Determine the number of lines in the data that contain "个人出售". Answer with that number only.

--- Supplied information Enclosed Below ---

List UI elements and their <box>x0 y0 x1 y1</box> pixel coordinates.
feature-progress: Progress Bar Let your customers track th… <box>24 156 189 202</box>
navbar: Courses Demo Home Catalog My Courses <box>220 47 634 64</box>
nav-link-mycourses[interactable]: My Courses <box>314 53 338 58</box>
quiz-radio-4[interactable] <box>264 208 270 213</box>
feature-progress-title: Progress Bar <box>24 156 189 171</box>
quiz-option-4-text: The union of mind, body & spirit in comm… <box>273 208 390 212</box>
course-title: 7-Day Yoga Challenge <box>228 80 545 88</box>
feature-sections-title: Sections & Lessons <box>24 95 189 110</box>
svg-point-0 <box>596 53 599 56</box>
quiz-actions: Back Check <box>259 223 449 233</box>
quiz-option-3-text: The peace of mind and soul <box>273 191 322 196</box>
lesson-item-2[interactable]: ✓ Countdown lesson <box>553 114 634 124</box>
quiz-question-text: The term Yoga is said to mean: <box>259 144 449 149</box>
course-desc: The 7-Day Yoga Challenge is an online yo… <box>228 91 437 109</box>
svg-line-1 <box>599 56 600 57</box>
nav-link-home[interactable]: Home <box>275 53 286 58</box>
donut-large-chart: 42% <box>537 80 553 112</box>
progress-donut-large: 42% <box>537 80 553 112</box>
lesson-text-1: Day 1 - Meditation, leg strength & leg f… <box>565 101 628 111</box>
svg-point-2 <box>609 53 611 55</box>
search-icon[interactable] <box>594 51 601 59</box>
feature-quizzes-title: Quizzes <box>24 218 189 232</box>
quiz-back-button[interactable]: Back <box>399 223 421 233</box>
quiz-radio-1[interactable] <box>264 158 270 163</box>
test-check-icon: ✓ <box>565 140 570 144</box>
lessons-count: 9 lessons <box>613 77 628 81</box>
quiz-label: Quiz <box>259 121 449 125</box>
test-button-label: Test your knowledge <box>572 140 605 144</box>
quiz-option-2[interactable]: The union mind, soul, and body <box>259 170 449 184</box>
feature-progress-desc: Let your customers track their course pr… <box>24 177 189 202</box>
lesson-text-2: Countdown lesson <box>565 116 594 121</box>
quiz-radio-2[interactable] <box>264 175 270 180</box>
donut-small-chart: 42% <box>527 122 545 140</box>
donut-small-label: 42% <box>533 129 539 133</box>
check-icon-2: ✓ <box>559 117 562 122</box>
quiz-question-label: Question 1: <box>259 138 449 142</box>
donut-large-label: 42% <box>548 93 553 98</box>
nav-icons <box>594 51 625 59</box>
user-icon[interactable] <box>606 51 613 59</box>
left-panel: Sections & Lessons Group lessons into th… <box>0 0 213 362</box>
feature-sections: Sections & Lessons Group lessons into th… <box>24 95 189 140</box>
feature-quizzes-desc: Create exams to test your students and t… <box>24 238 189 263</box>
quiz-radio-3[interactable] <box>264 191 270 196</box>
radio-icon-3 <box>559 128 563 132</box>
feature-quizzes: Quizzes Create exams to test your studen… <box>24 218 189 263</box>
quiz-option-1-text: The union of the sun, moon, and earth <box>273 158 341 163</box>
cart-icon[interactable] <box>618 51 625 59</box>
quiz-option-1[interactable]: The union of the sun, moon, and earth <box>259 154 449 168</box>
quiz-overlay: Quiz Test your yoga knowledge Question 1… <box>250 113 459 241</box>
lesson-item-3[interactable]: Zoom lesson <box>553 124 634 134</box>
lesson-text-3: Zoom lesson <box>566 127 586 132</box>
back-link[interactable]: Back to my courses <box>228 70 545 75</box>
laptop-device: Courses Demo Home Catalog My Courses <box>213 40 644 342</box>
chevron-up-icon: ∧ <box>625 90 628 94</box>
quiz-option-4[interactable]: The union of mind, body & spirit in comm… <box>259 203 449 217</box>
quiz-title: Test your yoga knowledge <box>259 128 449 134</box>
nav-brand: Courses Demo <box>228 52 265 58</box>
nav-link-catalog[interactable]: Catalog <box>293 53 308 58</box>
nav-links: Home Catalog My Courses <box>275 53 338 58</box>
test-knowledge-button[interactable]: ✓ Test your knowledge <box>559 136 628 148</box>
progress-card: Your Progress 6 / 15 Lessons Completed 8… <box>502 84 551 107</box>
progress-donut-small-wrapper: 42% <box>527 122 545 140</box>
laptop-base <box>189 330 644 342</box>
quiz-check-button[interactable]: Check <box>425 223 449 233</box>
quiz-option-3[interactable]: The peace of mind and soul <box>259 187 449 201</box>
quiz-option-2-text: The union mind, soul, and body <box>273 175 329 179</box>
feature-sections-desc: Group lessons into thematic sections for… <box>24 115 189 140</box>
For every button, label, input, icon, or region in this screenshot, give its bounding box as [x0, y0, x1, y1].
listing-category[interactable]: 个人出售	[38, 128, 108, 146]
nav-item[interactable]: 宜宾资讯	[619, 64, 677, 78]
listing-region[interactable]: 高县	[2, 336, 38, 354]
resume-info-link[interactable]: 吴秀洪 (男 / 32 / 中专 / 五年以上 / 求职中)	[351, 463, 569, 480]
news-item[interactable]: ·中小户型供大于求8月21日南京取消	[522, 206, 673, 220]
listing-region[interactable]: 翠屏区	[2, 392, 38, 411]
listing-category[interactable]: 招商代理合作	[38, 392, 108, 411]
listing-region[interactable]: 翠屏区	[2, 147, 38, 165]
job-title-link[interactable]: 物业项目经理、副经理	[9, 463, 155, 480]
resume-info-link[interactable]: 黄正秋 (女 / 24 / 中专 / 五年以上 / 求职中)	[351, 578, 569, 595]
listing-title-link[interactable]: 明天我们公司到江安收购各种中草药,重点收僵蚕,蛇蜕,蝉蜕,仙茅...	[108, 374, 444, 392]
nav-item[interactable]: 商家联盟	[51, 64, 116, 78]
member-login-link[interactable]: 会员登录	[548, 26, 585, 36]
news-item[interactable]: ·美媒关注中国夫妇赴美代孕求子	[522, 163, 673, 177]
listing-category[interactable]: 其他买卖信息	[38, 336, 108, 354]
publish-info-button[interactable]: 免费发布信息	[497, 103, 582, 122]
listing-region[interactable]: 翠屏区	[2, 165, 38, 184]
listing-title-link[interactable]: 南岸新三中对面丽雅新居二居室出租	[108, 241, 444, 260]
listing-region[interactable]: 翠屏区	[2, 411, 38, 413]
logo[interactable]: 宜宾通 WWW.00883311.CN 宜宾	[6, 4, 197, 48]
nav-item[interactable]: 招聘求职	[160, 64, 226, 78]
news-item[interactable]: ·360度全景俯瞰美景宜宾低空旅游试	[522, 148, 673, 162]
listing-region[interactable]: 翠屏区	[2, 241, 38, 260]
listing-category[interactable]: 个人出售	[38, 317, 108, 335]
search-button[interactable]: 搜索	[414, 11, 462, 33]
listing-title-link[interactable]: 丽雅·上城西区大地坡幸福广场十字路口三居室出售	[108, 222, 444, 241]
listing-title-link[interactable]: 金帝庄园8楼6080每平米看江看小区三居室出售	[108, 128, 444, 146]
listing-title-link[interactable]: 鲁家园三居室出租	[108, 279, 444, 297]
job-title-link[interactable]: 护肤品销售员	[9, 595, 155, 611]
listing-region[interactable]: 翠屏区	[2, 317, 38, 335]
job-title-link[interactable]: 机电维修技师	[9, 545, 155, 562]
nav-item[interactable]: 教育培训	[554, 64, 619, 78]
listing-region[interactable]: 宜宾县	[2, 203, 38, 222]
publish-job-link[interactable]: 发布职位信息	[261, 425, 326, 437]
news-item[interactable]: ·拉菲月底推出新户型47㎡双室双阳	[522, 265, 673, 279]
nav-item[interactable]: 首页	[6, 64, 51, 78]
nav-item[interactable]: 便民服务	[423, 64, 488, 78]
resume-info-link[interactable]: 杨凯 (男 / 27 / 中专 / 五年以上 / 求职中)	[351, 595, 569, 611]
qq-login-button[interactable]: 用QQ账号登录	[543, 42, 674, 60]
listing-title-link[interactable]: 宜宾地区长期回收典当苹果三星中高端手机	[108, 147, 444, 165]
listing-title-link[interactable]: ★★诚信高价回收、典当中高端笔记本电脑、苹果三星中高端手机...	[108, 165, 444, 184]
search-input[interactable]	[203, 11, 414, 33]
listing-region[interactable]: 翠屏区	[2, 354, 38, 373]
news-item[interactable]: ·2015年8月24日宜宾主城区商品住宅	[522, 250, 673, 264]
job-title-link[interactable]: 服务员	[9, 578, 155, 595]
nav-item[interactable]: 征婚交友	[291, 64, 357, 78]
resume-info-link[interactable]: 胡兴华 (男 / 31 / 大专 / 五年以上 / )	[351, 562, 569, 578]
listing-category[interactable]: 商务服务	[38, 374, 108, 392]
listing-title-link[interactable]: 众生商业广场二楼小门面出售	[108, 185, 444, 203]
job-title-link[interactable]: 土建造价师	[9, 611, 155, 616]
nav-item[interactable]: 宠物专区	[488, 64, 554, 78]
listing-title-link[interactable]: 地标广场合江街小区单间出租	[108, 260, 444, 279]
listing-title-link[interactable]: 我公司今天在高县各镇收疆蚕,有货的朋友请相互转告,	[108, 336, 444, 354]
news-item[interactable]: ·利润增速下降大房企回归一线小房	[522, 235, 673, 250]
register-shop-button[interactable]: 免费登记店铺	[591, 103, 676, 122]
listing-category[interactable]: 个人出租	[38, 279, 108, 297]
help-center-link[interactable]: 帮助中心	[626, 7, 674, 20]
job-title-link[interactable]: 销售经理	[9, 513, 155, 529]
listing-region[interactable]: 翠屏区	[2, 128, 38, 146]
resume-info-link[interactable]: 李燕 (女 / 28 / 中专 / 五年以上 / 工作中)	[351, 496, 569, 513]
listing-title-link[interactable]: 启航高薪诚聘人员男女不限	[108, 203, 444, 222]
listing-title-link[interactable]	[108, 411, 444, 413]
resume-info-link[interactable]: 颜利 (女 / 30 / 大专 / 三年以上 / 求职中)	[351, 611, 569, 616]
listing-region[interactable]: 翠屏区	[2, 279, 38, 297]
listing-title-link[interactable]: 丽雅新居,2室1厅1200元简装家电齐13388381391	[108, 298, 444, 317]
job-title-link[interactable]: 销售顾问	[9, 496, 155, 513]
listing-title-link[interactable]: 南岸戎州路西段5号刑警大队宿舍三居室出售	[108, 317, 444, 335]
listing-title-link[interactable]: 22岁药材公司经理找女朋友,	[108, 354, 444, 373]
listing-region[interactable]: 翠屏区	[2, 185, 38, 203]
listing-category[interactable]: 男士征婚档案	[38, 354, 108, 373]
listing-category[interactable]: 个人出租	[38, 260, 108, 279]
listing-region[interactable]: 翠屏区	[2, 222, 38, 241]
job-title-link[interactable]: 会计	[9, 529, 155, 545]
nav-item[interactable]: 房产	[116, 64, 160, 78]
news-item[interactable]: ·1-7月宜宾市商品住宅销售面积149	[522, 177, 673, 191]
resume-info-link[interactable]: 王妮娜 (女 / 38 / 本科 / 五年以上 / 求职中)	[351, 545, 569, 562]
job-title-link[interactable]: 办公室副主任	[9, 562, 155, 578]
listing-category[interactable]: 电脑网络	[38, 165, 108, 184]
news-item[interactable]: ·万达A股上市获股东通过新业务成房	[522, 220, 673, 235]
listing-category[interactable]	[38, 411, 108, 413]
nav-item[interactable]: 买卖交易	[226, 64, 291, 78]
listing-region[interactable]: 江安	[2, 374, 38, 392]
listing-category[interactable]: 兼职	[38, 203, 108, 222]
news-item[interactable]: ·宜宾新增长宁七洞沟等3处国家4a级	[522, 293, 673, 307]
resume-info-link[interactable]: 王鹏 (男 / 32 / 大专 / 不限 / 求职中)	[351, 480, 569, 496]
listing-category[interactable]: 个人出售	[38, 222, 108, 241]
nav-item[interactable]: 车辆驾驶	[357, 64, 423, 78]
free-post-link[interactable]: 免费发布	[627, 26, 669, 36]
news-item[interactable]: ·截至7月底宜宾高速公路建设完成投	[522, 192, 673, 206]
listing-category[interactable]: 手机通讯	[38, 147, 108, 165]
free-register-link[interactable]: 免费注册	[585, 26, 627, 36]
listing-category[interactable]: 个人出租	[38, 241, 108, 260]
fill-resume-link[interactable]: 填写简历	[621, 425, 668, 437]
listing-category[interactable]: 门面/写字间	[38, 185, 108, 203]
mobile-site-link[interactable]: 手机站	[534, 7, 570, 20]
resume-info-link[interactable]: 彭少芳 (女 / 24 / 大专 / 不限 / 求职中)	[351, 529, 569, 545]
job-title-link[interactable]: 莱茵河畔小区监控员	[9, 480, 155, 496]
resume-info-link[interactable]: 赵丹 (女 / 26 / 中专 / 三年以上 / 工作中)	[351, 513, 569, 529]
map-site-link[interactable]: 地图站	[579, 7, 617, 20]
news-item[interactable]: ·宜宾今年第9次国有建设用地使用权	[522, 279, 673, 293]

--- End of Enclosed Supplied information ---

### Result of the exercise
3